- Microsoft is solidifying its commitment to FHIR by announcing the availability of its new open source FHIR Server for Azure.
The tool, available on GitHub, allows developers to take advantage of ready-to-use support infrastructure for working with health data in the cloud. The project is intended to reduce the time and effort required to develop much-needed services, including applications focused on promoting interoperability or leveraging machine learning and AI.
“Fast Healthcare Interoperability Resources (FHIR) is rapidly gaining support in the healthcare community as the next generation standards framework for interoperability, and it’s clear why. FHIR provides a simpler, easier-to-learn, and pragmatic framework,” wrote Heather Jordan Cartwright, General Manager of Microsoft Healthcare.
“We believe the best way to support developers working with health data is to offer tools that allow them to come together – for collaboration, creation, sharing, and building on each other’s work.
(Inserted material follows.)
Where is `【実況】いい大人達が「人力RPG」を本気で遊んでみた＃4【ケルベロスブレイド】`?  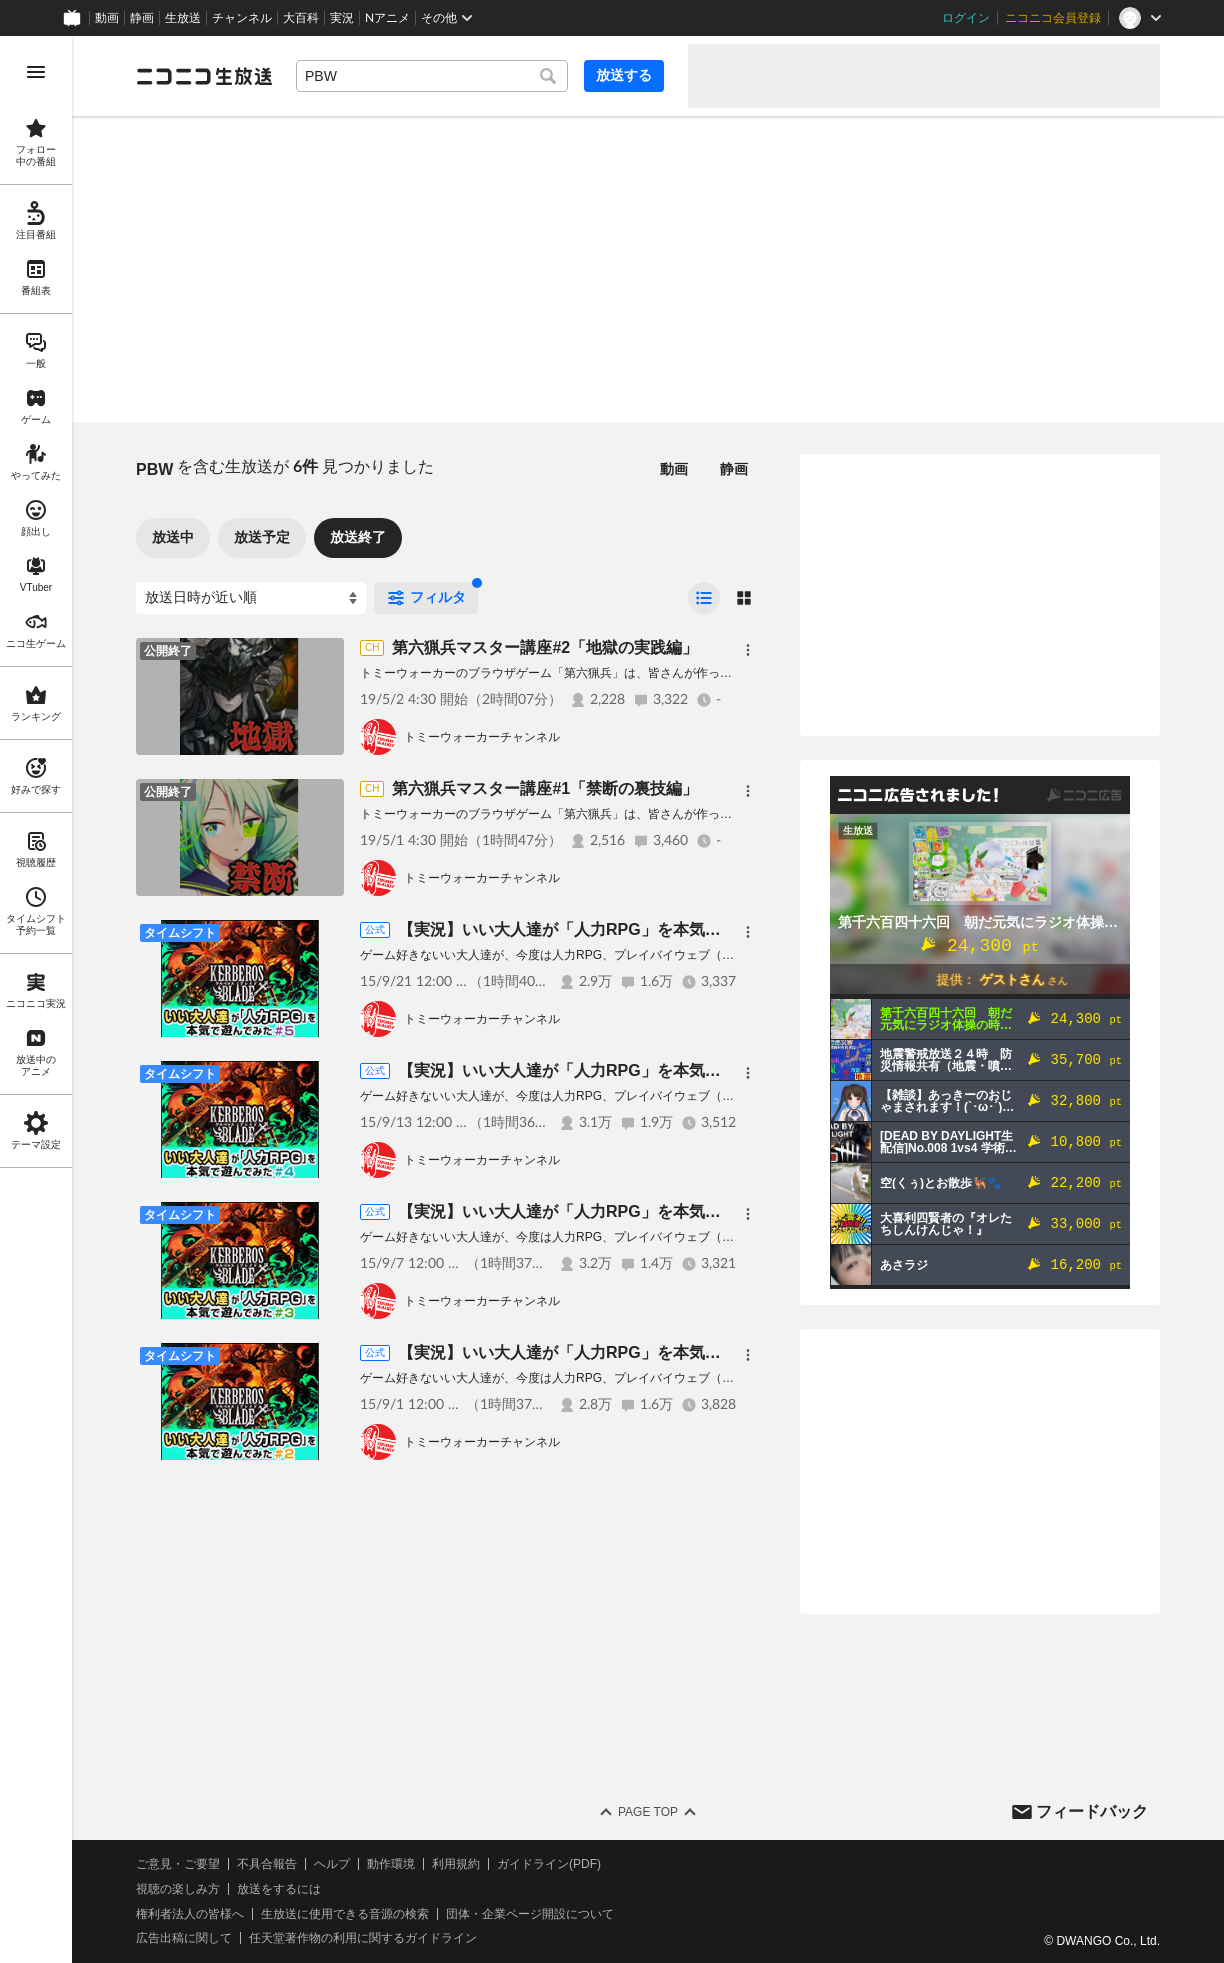 【実況】いい大人達が「人力RPG」を本気で遊んでみた＃4【ケルベロスブレイド】 is located at coordinates (700, 1070).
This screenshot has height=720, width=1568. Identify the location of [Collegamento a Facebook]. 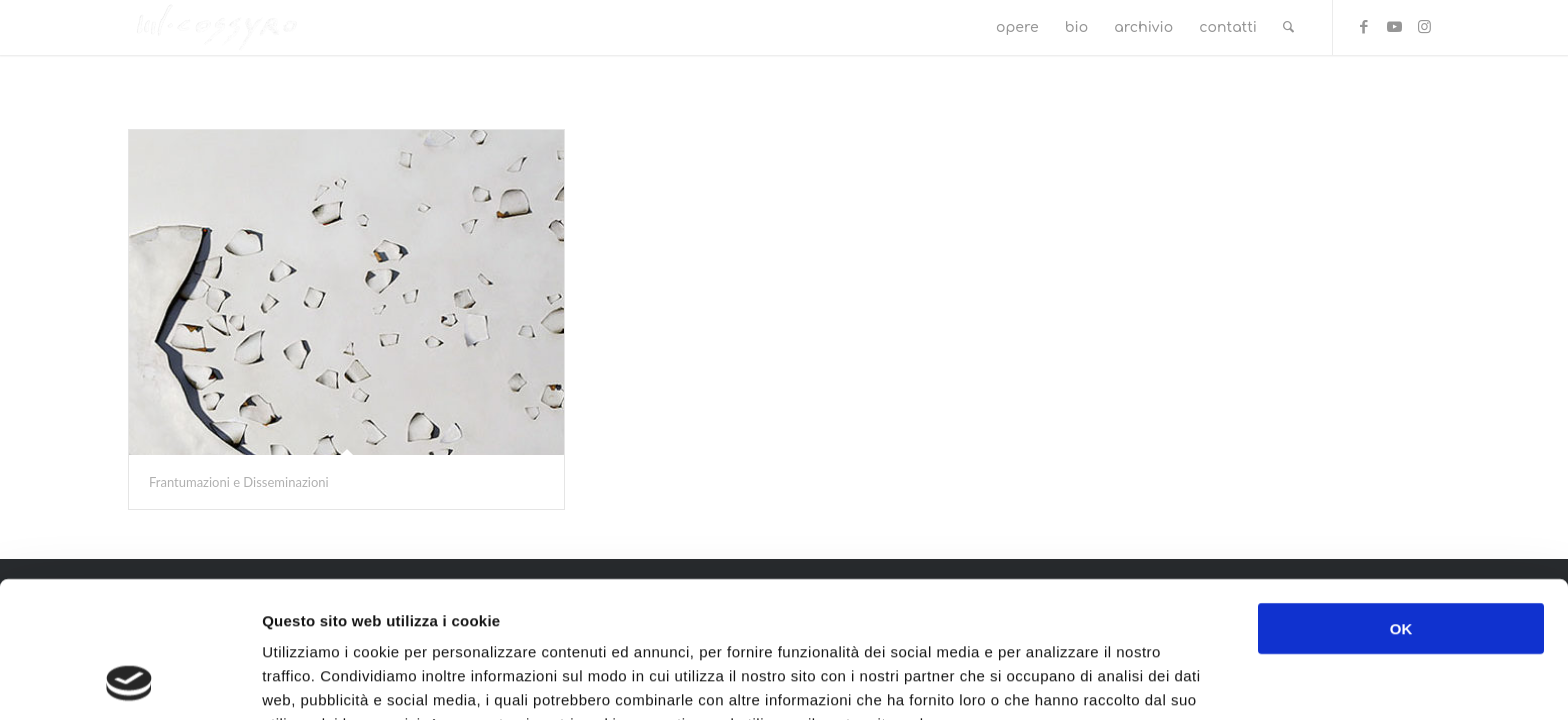 (1364, 27).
Building on the shared experience of healthcare standards communities, FHIR offers an extensible data model and a REST API to simplify the implementation and interoperability of health data.”
Microsoft is just one of many companies, both native to healthcare and new to the industry, which are turning to FHIR as a way to overcome deeply entrenched data siloes and promote the freer movement of datasets that could support improved population health management, predictive analytics, and patient engagement.
Earlier in 2018, Microsoft joined Amazon, Google, IBM, Salesforce, and Oracle in a pledge to accelerate interoperability, with FHIR playing an “essential” role in the ability to share data across disparate systems in a secure, seamless manner.
“We understand that achieving frictionless health data exchange is an ongoing process, and we commit to actively engaging among open source and open standards communities for the development of healthcare standards, and conformity assessment to foster agility to account for the accelerated pace of innovation,” said the six technology giants in an open letter to the industry published in August.
The combination of cloud and FHIR will be the key for enabling significant advances in interoperability, machine learning, and big data analytics, Jordan Cartwright reiterated in her blog post.
“In almost every facet of healthcare, the ambition to create and deliver AI exceeds the tools available to deliver it. FHIR Server for Azure provides a foundation to address that problem,” she said.
“Working with data in the FHIR format, developers can use the server to quickly ingest and manage FHIR datasets in a cloud environment, track and manage data access, and begin to normalize data for machine learning workloads.”
Using FHIR in a cloud-based environment could enhance opportunities for research, create innovative applications to harness the Internet of Things, and foster collaboration between organizations looking to share information and combine their data assets for powerful analytics.
“FHIR Server for Azure empowers developers – saving time when they need to quickly integrate a FHIR server into their own applications or providing them with a foundation on which they can customize their own FHIR service,” explains Microsoft on the GitHub resource page.
The project currently supports the latest version of FHIR, STU3, and anticipates the upcoming release of version 4, slated for 2019.
“We have been actively engaged with HL7 and the FHIR community to support the standards development process for FHIR R4 and are excited about the forthcoming publication of FHIR R4,” said Microsoft. “We plan to support FHIR R4 in a future version of FHIR Server for Azure, once the R4 specification has been finalized and published by HL7.”
The resources also pay particularly close attention to data security and compliance with both HIPAA and the GDPR while still allowing enough flexibility to innovate, Microsoft says.
“Lighting up AI and innovation with data normalized in FHIR is our passion, but we developed the FHIR Service for Azure with a focus on data security first,” said Jordan Cartwright. “Microsoft Healthcare has been working closely with healthcare organizations, government policymakers and other technology leaders to ensure we deliver trusted FHIR technology.”
“This open source project is fully backed by the Microsoft Healthcare engineering team, but we know that this project will only get better with your feedback and contributions,” she concluded.
“Microsoft is contributing this open source project to make it easier for all organizations working with healthcare data to leverage the power of the cloud for clinical data processing and machine learning workloads.”